---- Available data
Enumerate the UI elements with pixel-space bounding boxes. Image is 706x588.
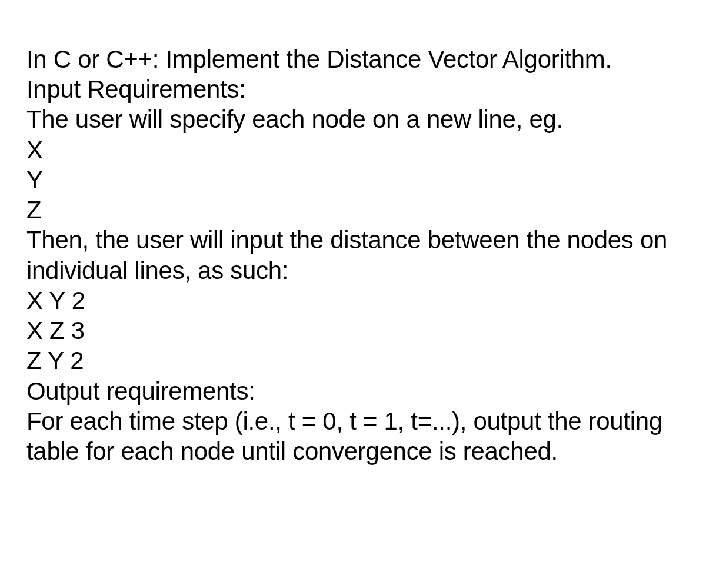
document-body: In C or C++: Implement the Distance Vect… <box>26 44 680 466</box>
text-line: For each time step (i.e., t = 0, t = 1, … <box>26 406 680 466</box>
text-line: In C or C++: Implement the Distance Vect… <box>26 44 680 74</box>
text-line: Then, the user will input the distance b… <box>26 225 680 285</box>
text-line: Input Requirements: <box>26 74 680 104</box>
text-line: Z <box>26 195 680 225</box>
text-line: Z Y 2 <box>26 346 680 376</box>
text-line: X Y 2 <box>26 285 680 315</box>
text-line: X <box>26 135 680 165</box>
text-line: The user will specify each node on a new… <box>26 104 680 134</box>
text-line: Y <box>26 165 680 195</box>
text-line: X Z 3 <box>26 315 680 346</box>
text-line: Output requirements: <box>26 376 680 406</box>
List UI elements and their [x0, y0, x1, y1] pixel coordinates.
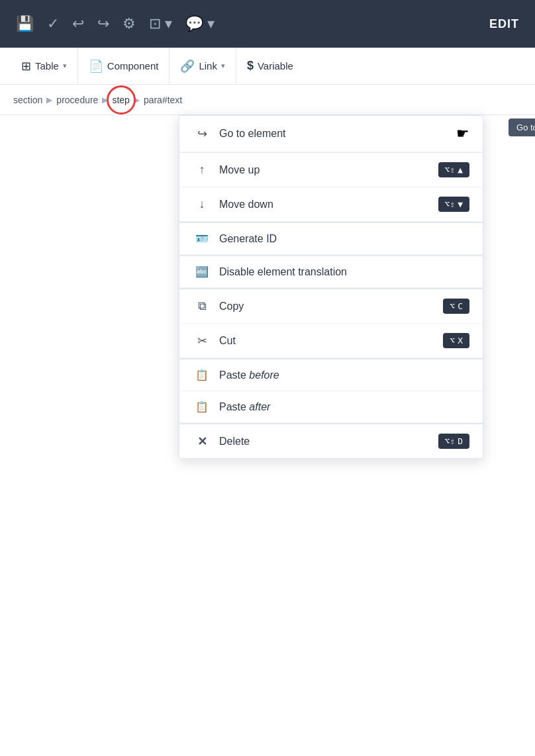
- variable-menu[interactable]: $ Variable: [236, 48, 304, 84]
- move-up-icon: [193, 163, 211, 177]
- component-label: Component: [107, 60, 159, 71]
- generate-id-label: Generate ID: [219, 233, 469, 245]
- move-up-label: Move up: [219, 164, 438, 176]
- top-toolbar: 💾 ✓ ↩ ↪ ⚙ ⊡ ▾ 💬 ▾ EDIT: [0, 0, 535, 48]
- paste-after-label: Paste after: [219, 401, 469, 413]
- breadcrumb-arrow-3: ▶: [134, 95, 140, 105]
- delete-label: Delete: [219, 436, 438, 448]
- tooltip: Go to the element.: [509, 118, 535, 136]
- component-icon: 📄: [89, 59, 103, 73]
- link-caret: ▾: [221, 62, 225, 70]
- go-to-element-item[interactable]: Go to element ☛ Go to the element.: [179, 116, 483, 152]
- save-icon[interactable]: 💾: [16, 15, 34, 32]
- breadcrumb-procedure[interactable]: procedure: [56, 95, 98, 105]
- breadcrumb: section ▶ procedure ▶ step ▶ para#text: [0, 85, 535, 115]
- move-down-item[interactable]: Move down ⌥⇧▼: [179, 187, 483, 222]
- frame-icon[interactable]: ⊡ ▾: [149, 15, 172, 32]
- table-icon: ⊞: [21, 59, 31, 73]
- breadcrumb-arrow-2: ▶: [102, 95, 108, 105]
- disable-translation-item[interactable]: 🔤 Disable element translation: [179, 256, 483, 288]
- table-label: Table: [35, 60, 59, 71]
- disable-translation-label: Disable element translation: [219, 266, 469, 278]
- breadcrumb-para[interactable]: para#text: [144, 95, 182, 105]
- edit-label: EDIT: [489, 17, 519, 31]
- copy-icon: [193, 299, 211, 313]
- context-menu: Go to element ☛ Go to the element. Move …: [179, 115, 483, 459]
- table-caret: ▾: [63, 62, 67, 70]
- move-up-item[interactable]: Move up ⌥⇧▲: [179, 153, 483, 187]
- variable-label: Variable: [258, 60, 293, 71]
- go-to-element-icon: [193, 126, 211, 141]
- table-menu[interactable]: ⊞ Table ▾: [11, 48, 78, 84]
- step-text: step: [112, 95, 129, 105]
- copy-item[interactable]: Copy ⌥C: [179, 289, 483, 324]
- delete-icon: [193, 434, 211, 449]
- copy-shortcut: ⌥C: [443, 299, 469, 314]
- generate-id-icon: 🪪: [193, 232, 211, 245]
- check-icon[interactable]: ✓: [47, 15, 59, 32]
- move-down-shortcut: ⌥⇧▼: [438, 197, 469, 212]
- gear-icon[interactable]: ⚙: [122, 15, 136, 32]
- redo-icon[interactable]: ↪: [97, 15, 109, 32]
- breadcrumb-step[interactable]: step: [112, 95, 129, 105]
- main-content: Go to element ☛ Go to the element. Move …: [0, 115, 535, 756]
- cut-item[interactable]: Cut ⌥X: [179, 324, 483, 358]
- copy-label: Copy: [219, 301, 443, 312]
- component-menu[interactable]: 📄 Component: [78, 48, 170, 84]
- cursor-hand-icon: ☛: [456, 125, 469, 142]
- paste-after-item[interactable]: Paste after: [179, 391, 483, 423]
- link-icon: 🔗: [180, 59, 195, 73]
- paste-before-item[interactable]: Paste before: [179, 359, 483, 391]
- translate-icon: 🔤: [193, 265, 211, 278]
- move-up-shortcut: ⌥⇧▲: [438, 162, 469, 177]
- paste-after-icon: [193, 401, 211, 413]
- link-label: Link: [199, 60, 217, 71]
- delete-item[interactable]: Delete ⌥⇧D: [179, 424, 483, 458]
- cut-shortcut: ⌥X: [443, 333, 469, 348]
- link-menu[interactable]: 🔗 Link ▾: [170, 48, 236, 84]
- cut-icon: [193, 334, 211, 348]
- move-down-icon: [193, 197, 211, 211]
- generate-id-item[interactable]: 🪪 Generate ID: [179, 223, 483, 255]
- delete-shortcut: ⌥⇧D: [438, 434, 469, 449]
- breadcrumb-section[interactable]: section: [13, 95, 42, 105]
- paste-before-icon: [193, 369, 211, 381]
- second-toolbar: ⊞ Table ▾ 📄 Component 🔗 Link ▾ $ Variabl…: [0, 48, 535, 85]
- undo-icon[interactable]: ↩: [72, 15, 84, 32]
- breadcrumb-arrow-1: ▶: [46, 95, 52, 105]
- chat-icon[interactable]: 💬 ▾: [185, 15, 215, 32]
- go-to-element-label: Go to element: [219, 128, 450, 140]
- move-down-label: Move down: [219, 199, 438, 211]
- toolbar-left-icons: 💾 ✓ ↩ ↪ ⚙ ⊡ ▾ 💬 ▾: [16, 15, 215, 32]
- paste-before-label: Paste before: [219, 369, 469, 381]
- cut-label: Cut: [219, 335, 443, 347]
- variable-icon: $: [247, 59, 254, 73]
--------
__Instructions to follow__. A word-for-word retyping of the material above is expected, without pictures.

__Exercise output__.
Enumerate the UI elements with pixel-space bounding boxes. Image is 706x588.
document-body: In C or C++: Implement the Distance Vect… <box>26 44 680 466</box>
text-line: For each time step (i.e., t = 0, t = 1, … <box>26 406 680 466</box>
text-line: In C or C++: Implement the Distance Vect… <box>26 44 680 74</box>
text-line: Then, the user will input the distance b… <box>26 225 680 285</box>
text-line: Input Requirements: <box>26 74 680 104</box>
text-line: Z <box>26 195 680 225</box>
text-line: Z Y 2 <box>26 346 680 376</box>
text-line: X Y 2 <box>26 285 680 315</box>
text-line: X <box>26 135 680 165</box>
text-line: The user will specify each node on a new… <box>26 104 680 134</box>
text-line: Y <box>26 165 680 195</box>
text-line: X Z 3 <box>26 315 680 346</box>
text-line: Output requirements: <box>26 376 680 406</box>
List UI elements and their [x0, y0, x1, y1] pixel coordinates.
- variable-menu[interactable]: $ Variable: [236, 48, 304, 84]
- move-up-icon: [193, 163, 211, 177]
- component-label: Component: [107, 60, 159, 71]
- generate-id-label: Generate ID: [219, 233, 469, 245]
- move-up-label: Move up: [219, 164, 438, 176]
- top-toolbar: 💾 ✓ ↩ ↪ ⚙ ⊡ ▾ 💬 ▾ EDIT: [0, 0, 535, 48]
- paste-after-label: Paste after: [219, 401, 469, 413]
- breadcrumb-arrow-3: ▶: [134, 95, 140, 105]
- delete-label: Delete: [219, 436, 438, 448]
- tooltip: Go to the element.: [509, 118, 535, 136]
- component-icon: 📄: [89, 59, 103, 73]
- link-caret: ▾: [221, 62, 225, 70]
- go-to-element-item[interactable]: Go to element ☛ Go to the element.: [179, 116, 483, 152]
- save-icon[interactable]: 💾: [16, 15, 34, 32]
- breadcrumb-procedure[interactable]: procedure: [56, 95, 98, 105]
- breadcrumb: section ▶ procedure ▶ step ▶ para#text: [0, 85, 535, 115]
- move-down-item[interactable]: Move down ⌥⇧▼: [179, 187, 483, 222]
- frame-icon[interactable]: ⊡ ▾: [149, 15, 172, 32]
- table-icon: ⊞: [21, 59, 31, 73]
- breadcrumb-arrow-2: ▶: [102, 95, 108, 105]
- disable-translation-item[interactable]: 🔤 Disable element translation: [179, 256, 483, 288]
- table-label: Table: [35, 60, 59, 71]
- disable-translation-label: Disable element translation: [219, 266, 469, 278]
- breadcrumb-para[interactable]: para#text: [144, 95, 182, 105]
- edit-label: EDIT: [489, 17, 519, 31]
- copy-icon: [193, 299, 211, 313]
- context-menu: Go to element ☛ Go to the element. Move …: [179, 115, 483, 459]
- table-caret: ▾: [63, 62, 67, 70]
- move-up-item[interactable]: Move up ⌥⇧▲: [179, 153, 483, 187]
- variable-label: Variable: [258, 60, 293, 71]
- go-to-element-icon: [193, 126, 211, 141]
- table-menu[interactable]: ⊞ Table ▾: [11, 48, 78, 84]
- step-text: step: [112, 95, 129, 105]
- copy-item[interactable]: Copy ⌥C: [179, 289, 483, 324]
- delete-icon: [193, 434, 211, 449]
- copy-shortcut: ⌥C: [443, 299, 469, 314]
- generate-id-icon: 🪪: [193, 232, 211, 245]
- check-icon[interactable]: ✓: [47, 15, 59, 32]
- move-down-shortcut: ⌥⇧▼: [438, 197, 469, 212]
- gear-icon[interactable]: ⚙: [122, 15, 136, 32]
- redo-icon[interactable]: ↪: [97, 15, 109, 32]
- breadcrumb-step[interactable]: step: [112, 95, 129, 105]
- main-content: Go to element ☛ Go to the element. Move …: [0, 115, 535, 756]
- cut-item[interactable]: Cut ⌥X: [179, 324, 483, 358]
- copy-label: Copy: [219, 301, 443, 312]
- component-menu[interactable]: 📄 Component: [78, 48, 170, 84]
- cursor-hand-icon: ☛: [456, 125, 469, 142]
- paste-after-item[interactable]: Paste after: [179, 391, 483, 423]
- link-icon: 🔗: [180, 59, 195, 73]
- paste-before-item[interactable]: Paste before: [179, 359, 483, 391]
- translate-icon: 🔤: [193, 265, 211, 278]
- move-up-shortcut: ⌥⇧▲: [438, 162, 469, 177]
- paste-after-icon: [193, 401, 211, 413]
- link-label: Link: [199, 60, 217, 71]
- delete-item[interactable]: Delete ⌥⇧D: [179, 424, 483, 458]
- cut-shortcut: ⌥X: [443, 333, 469, 348]
- link-menu[interactable]: 🔗 Link ▾: [170, 48, 236, 84]
- cut-icon: [193, 334, 211, 348]
- move-down-icon: [193, 197, 211, 211]
- generate-id-item[interactable]: 🪪 Generate ID: [179, 223, 483, 255]
- delete-shortcut: ⌥⇧D: [438, 434, 469, 449]
- breadcrumb-section[interactable]: section: [13, 95, 42, 105]
- paste-before-icon: [193, 369, 211, 381]
- second-toolbar: ⊞ Table ▾ 📄 Component 🔗 Link ▾ $ Variabl…: [0, 48, 535, 85]
- undo-icon[interactable]: ↩: [72, 15, 84, 32]
- breadcrumb-arrow-1: ▶: [46, 95, 52, 105]
- chat-icon[interactable]: 💬 ▾: [185, 15, 215, 32]
- go-to-element-label: Go to element: [219, 128, 450, 140]
- move-down-label: Move down: [219, 199, 438, 211]
- toolbar-left-icons: 💾 ✓ ↩ ↪ ⚙ ⊡ ▾ 💬 ▾: [16, 15, 215, 32]
- paste-before-label: Paste before: [219, 369, 469, 381]
- cut-label: Cut: [219, 335, 443, 347]
- variable-icon: $: [247, 59, 254, 73]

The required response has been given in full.